Conclusion
In conclusion, ZFAS1 elevated ADAM10/RAB22A expression to reduce cholesterol efflux rate and facilitate inflammatory responses in atherosclerosis at a miR-654-3p-dependent way, suggesting a prospective treatment method for amelioration of atherosclerosis.
Methods
The in-vitro cell model of atherosclerosis was established by using oxidized low-density lipoprotein (ox-LDL) to induce THP-1 macrophage-derived foam cells. qRT-PCR measured the mRNA levels of ZFAS1, miR-654-3p, ADAM10 and RAB22A. Western blot detected the protein levels of ADAM10 and RAB22A. The levels of IL-1β, IL-6 and TNF-ɑ (inflammatory biomarkers) were tested with ELISA assay. Detection of cholesterol efflux rate was experimented. The interaction between RNAs was affirmed with luciferase reporter and RNA pull-down experiments.
Purpose
Atherosclerosis is the leading cause of cardiovascular diseases (CVD) with high incidence rate and mortality rate. Long non-coding RNAs (lncRNAs) are important functional molecules in atherosclerosis.

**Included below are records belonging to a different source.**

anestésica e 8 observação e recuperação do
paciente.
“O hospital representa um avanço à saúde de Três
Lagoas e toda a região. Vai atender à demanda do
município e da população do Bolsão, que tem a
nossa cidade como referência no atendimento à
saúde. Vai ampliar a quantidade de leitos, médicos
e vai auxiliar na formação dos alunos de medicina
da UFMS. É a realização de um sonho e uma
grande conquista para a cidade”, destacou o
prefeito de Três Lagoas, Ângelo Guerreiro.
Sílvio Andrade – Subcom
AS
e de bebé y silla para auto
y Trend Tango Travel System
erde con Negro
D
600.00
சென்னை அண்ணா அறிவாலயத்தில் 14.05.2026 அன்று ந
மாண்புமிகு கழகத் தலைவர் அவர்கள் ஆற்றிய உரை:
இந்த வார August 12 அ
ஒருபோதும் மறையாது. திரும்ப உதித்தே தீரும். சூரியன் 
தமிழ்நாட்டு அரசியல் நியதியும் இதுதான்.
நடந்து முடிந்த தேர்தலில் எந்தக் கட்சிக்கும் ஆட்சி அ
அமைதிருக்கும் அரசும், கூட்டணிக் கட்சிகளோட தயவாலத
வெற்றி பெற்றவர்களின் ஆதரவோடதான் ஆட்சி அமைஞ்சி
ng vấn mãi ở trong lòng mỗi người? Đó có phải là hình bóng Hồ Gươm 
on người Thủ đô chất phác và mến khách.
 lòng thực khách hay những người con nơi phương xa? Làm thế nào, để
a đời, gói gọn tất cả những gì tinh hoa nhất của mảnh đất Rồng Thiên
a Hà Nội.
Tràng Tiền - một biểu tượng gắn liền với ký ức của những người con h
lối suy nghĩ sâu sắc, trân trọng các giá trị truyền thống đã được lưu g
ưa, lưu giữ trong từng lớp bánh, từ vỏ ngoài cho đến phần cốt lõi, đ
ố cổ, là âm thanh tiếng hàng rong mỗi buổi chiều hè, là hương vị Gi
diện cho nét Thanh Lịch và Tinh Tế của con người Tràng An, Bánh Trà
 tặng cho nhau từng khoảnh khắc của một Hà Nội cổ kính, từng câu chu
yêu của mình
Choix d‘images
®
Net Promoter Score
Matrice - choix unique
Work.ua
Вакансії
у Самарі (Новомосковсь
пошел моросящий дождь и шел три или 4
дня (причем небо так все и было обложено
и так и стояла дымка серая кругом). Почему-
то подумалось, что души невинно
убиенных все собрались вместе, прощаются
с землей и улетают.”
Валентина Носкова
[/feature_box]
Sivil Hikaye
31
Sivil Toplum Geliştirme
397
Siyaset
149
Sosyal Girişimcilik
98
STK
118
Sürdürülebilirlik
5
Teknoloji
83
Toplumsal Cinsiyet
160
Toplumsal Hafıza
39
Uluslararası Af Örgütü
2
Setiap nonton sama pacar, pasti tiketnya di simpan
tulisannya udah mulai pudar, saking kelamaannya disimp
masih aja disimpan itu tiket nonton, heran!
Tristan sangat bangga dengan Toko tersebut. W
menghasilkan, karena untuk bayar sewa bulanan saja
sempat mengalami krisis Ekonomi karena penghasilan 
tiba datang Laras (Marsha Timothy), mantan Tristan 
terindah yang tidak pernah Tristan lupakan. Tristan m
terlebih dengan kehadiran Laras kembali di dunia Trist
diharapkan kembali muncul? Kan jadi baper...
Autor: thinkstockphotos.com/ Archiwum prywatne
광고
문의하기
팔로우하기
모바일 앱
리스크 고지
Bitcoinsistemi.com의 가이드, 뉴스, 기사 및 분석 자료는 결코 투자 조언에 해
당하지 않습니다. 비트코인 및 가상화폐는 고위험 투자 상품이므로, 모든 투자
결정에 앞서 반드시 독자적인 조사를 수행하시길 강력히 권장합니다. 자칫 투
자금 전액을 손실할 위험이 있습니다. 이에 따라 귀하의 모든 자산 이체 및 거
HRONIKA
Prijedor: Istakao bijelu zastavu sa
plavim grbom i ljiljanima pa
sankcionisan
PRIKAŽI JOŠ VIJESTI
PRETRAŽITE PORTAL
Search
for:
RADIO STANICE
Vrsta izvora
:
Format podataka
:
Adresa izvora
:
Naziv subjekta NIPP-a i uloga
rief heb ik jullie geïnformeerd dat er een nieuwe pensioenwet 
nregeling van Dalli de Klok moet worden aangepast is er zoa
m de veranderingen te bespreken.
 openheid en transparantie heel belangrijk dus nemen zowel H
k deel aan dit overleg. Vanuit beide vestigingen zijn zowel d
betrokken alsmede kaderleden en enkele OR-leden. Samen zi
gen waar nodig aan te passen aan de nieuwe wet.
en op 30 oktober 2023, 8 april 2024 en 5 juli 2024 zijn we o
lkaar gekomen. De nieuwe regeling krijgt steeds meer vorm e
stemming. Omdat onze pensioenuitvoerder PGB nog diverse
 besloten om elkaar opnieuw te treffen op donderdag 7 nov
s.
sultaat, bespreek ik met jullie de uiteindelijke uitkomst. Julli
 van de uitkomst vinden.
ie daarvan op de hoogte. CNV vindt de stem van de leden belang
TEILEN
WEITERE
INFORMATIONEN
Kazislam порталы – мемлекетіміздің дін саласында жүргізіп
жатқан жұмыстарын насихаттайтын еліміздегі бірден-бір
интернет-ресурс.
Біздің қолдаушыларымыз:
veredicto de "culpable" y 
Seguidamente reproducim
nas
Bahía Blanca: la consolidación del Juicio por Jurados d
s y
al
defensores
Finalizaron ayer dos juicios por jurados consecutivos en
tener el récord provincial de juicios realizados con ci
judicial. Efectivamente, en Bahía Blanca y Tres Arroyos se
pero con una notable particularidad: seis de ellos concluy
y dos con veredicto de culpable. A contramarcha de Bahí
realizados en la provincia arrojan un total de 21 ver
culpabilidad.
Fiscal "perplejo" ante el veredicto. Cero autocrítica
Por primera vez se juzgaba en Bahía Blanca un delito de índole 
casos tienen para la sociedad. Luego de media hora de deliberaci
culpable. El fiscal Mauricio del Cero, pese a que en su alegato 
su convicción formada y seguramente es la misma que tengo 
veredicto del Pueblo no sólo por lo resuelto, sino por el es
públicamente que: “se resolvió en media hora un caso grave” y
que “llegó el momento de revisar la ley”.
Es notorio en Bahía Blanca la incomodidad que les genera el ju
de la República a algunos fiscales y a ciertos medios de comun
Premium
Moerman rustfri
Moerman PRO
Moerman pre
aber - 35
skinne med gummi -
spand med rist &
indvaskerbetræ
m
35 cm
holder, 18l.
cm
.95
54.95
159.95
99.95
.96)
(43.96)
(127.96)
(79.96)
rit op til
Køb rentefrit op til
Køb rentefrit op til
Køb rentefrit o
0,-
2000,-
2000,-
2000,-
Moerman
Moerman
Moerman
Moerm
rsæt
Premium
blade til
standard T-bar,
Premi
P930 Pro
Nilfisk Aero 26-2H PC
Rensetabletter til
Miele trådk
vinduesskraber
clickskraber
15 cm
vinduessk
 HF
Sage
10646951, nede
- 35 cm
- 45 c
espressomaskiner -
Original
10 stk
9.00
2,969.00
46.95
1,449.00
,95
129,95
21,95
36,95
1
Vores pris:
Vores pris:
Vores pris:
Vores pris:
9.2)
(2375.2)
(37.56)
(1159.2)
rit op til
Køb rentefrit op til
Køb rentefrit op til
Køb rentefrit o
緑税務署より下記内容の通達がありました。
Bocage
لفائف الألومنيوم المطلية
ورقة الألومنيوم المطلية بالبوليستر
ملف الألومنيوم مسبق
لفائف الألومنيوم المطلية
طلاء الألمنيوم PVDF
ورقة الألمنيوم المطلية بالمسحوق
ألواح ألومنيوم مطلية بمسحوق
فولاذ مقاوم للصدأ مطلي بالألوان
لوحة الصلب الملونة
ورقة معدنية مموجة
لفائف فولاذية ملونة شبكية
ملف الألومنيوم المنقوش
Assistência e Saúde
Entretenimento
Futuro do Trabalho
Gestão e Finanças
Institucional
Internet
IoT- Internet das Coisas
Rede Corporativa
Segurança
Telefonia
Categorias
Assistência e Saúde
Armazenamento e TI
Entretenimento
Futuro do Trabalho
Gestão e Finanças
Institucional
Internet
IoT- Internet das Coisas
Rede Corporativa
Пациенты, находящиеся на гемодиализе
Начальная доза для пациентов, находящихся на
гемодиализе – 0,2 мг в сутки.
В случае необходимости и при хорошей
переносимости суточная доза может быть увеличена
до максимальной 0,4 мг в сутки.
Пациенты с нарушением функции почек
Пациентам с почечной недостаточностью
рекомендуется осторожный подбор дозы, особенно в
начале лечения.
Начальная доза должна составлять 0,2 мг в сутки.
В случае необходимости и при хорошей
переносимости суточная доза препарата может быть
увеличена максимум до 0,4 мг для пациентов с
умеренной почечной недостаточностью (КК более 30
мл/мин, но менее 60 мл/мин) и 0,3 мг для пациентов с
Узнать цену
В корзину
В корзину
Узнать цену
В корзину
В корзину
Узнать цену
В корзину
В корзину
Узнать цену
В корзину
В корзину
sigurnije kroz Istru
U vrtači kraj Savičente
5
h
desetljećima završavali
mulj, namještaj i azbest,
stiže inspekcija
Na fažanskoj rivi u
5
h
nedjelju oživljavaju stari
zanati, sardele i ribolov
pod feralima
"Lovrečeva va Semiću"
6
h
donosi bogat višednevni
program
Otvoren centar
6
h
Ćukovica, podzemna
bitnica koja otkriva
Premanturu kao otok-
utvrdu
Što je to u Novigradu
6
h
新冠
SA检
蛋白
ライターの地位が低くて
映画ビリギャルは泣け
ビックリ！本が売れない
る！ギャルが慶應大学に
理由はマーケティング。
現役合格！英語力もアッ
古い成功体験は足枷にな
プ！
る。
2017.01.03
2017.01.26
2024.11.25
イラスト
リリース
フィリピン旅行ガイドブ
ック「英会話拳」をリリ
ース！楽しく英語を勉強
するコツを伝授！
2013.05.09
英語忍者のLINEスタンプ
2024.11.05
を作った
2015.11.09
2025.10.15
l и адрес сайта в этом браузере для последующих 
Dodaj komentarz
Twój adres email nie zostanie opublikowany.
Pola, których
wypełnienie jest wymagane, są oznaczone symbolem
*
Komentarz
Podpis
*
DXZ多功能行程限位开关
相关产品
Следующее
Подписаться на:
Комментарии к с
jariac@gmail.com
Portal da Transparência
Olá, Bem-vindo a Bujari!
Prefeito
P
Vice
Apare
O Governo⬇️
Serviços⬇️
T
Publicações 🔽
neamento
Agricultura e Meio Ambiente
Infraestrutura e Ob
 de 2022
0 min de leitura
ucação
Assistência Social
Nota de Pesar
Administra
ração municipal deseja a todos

Present study aimed to explore the functional role and underlying mechanism of ZFAS1 in atherosclerosis.
Results
The expression of ZFAS1 was significantly up-regulated in in-vitro cell model of atherosclerosis at a dose- and time-dependent manner. Knockdown of ZFAS1 impaired inflammatory responses and promoted cholesterol efflux rate. Overexpression of ZFAS1 accelerated inflammatory responses and hampered cholesterol efflux rate. Then, the cytoplasmic role of ZFAS1 was revealed. By bio-informatics analysis and mechanism assays, miR-654-3p was identified to bind with ZFAS1. Moreover, ADAM10 and RAB22A were targeted and suppressed by miR-654-3p. ZFAS1 served as a ceRNA to positively regulate ADAM10 and RAB22A expression through endogenously sponging miR-654-3p.